Chinese billionaire buys Chateau Chenu Lafitte, in Cotes de Bourg
- Friday 19 November 2010
One of the minority shareholders, Guolong Yin, has been running the estate since April 2010, when the purchase was complete - although negotiations began over three years ago. The identity of the main purchaser has not been revealed, although it is understood that he is a shipping tycoon based in China and his son – now the owner of Chenu Lafitte – is 20 years old, studies economics and politics in London, and is behind a chain of clothing stores across the UK.
Chenu Lafitte is a name that has been dormant for a number of years, owned by Philippe Darricarrère of Chateau Mille Secousses, also in Bourg.

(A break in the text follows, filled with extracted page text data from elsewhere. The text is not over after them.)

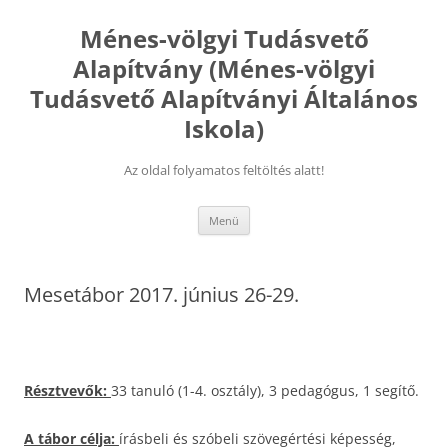
Kilépés
a
Ménes-völgyi Tudásvető
tartalomba
Alapítvány (Ménes-völgyi
Tudásvető Alapítványi Általános
Iskola)
Az oldal folyamatos feltöltés alatt!
Menü
Mesetábor 2017. június 26-29.
Résztvevők:
33 tanuló (1-4. osztály), 3 pedagógus, 1 segítő.
A tábor célja:
írásbeli és szóbeli szövegértési képesség,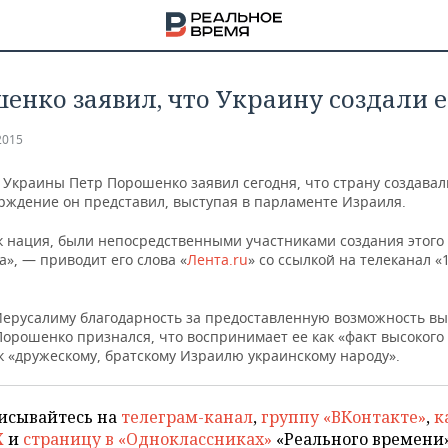
енко заявил, что Украину создали 
2015
 Украины Петр Порошенко заявил сегодня, что страну создавал
ерждение он представил, выступая в парламенте Израиля.
ак нация, были непосредственными участниками создания этого
а», — приводит его слова «
Лента.ru
» со ссылкой на телеканал «
ерусалиму благодарность за предоставленную возможность вы
Порошенко признался, что воспринимает ее как «факт высокого
к «дружескому, братскому Израилю украинскому народу».
НА
исывайтесь на
телеграм-канал
,
группу «ВКонтакте»
,
к
X
и
страницу в «Одноклассниках»
«Реального времени»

It was Darricarrère who sold the name, along with the vines and the 18th century chateau that had been his family home, to the group of Chinese investors. He has kept 42 hectares of vines for Chateau Mille Secousses.
‘Chenu Lafitte was an old name that we had the rights to use, and it made sense to sell it when financial difficulties forced us to break up our estate,.’ Darricarrère told decanter.com. ‘But I am happy that the new owners are investing in the property, and relations are very good between us. My son continues to work across both properties every day, and I visit them several times a week.’
The name Chenu Lafitte indicates that a similar impetus may have been at work as with the first Bordeaux estate bought by a Chinese company, Chateau Latour Laguens. This AOC Bordeaux property was bought in 2008 by Longhai International, and suggests that an association (in name only) with prestigious First Growth properties is a key attraction. Yin told local newspaper Sud Ouest this week that his objective is to sell the wine in China, and that he has chosen to put AOC Bordeaux on the label, rather than the less well known AOC Cotes de Bourg.
‘I believe it was the location of the estate, next to the Dordogne river, and its wonderful old park and building, that first attracted them,’ says Darricarrère, ‘and I know they are hoping to develop wine tourism on the estate. But of course this is also a wonderful brand name.’
Many observers believe this is the beginning of a wider trend. ‘Numerous Chinese investors have started to look at buying property in Bordeaux over the past few years,’ Sacha Lichine – former owner of Prieure Lichine in Margaux who is now running a wine property fund in Hong Kong - told decanter.com, ’They started off drinking the wine, but now they are wanting to own the vines as well.’